Скольжение-пространство-века-лиственный водопад звезд и убывающие небеса - безмолвие - безнадежное безмолвие - безмолвие исчезновения - в ее голосе.

Не его, но Варраву.

Запустение. Голые стены. Стылый дневной свет. Длинный черный рояль: мертвая музыка. Дамская шляпка, алый цветок на полях и зонтик, сложенный. Ее герб: шлем, червлень и тупое копье на щите, вороном.

Посылка: любишь меня, люби мой зонтик.

ДЖЕЙМС ДЖОЙС

Кто? Бледное лицо, окруженное тяжелым пахнущим мехом. Ее движения робки и нервны. Она смотрит в монокль. Да: краткий слог. Краткий смех. Краткий взмах ресниц.

Паутина почерка, старательно выведенная и четкая от тихого презрения и покорности: качественная юная особа.

Я пускаюсь вперед на легкой волне сдержанной беседы: Сведенборг, псевдо-Ареопагит, Мигель Де Молинос, Иоаким Аббас (1). Волна сошла. Ее одноклассница, перекручивая свое скрюченное тело, мурлычет на бескостном венско-итальянском: Che coltura! (2) Длинные ресницы хлопают и поднимаются: жгучее иглоострие (3) жалит и дрожит в бархатистой радужке.

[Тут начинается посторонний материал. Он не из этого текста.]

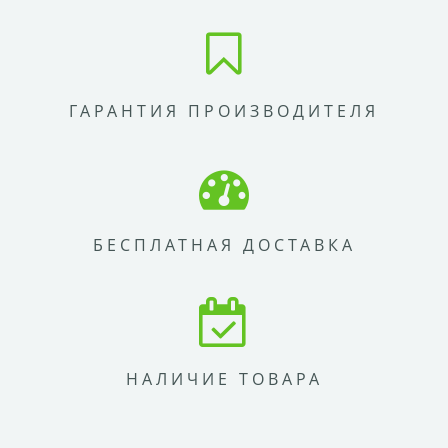
ГАРАНТИЯ ПРОИЗВОДИТЕЛЯ
БЕСПЛАТНАЯ ДОСТАВКА
НАЛИЧИЕ ТОВАРА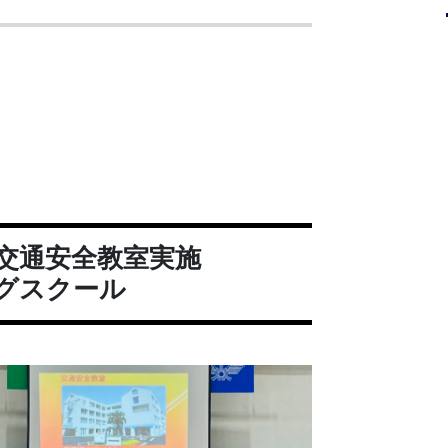
交通安全教室実施
グスクール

Высокие каблучки пусто цокают на гулких каменных лестницах. Унылый воздух замка, кольчуги-висельники, грубые железные канделябры над извилинами витых башенных лестниц. Стукающие цокающие каблучки, высокий и пустой шум. Там внизу некто поговорил бы с вашей светлостью.

Она никогда не сморкается. Форма речи: меньшее ради значительного.

Отесанная и созревшая: отесанная токарным станом межродственных браков и созревшая в уединенной цитадели своей расы.

Рисовое поле возле Верчелли (4) под кремовым летним туманом. Крылья ее поникшей шляпы прячут в тень фальшивую улыбку. Тени испещряют ее фальшиво улыбающееся лицо, захваченное горячим кремовым светом, серые, с кефирной белизной, тени под скулами, желтковые полосы на влажной брови, прогорклый желтый юмор сочится из размякшей массы глаз.

Цветок, подаренный ею моей дочери (5). Хрупкий подарок, хрупкий даритель, хрупкое дитя с голубыми прожилками.

Падуя далеко за морем. Тихий возраст средневековья (6), ночь, тьма истории (7) спят под луной в Пьяцца делле Эрбе. (8) Город спит. Под арками на темных улицах возле реки глаза проституток выискивают прелюбодеев. Cinque servizi per cinque franchi. (9) Темная волна ощущений снова и снова и снова.
Глаза мои подводит тьма, глаза мои подводит.
Глаза мои подводит тьма, любимая.
И вновь. Довольно. Темная любовь, темное обожание. Довольно. Тьма.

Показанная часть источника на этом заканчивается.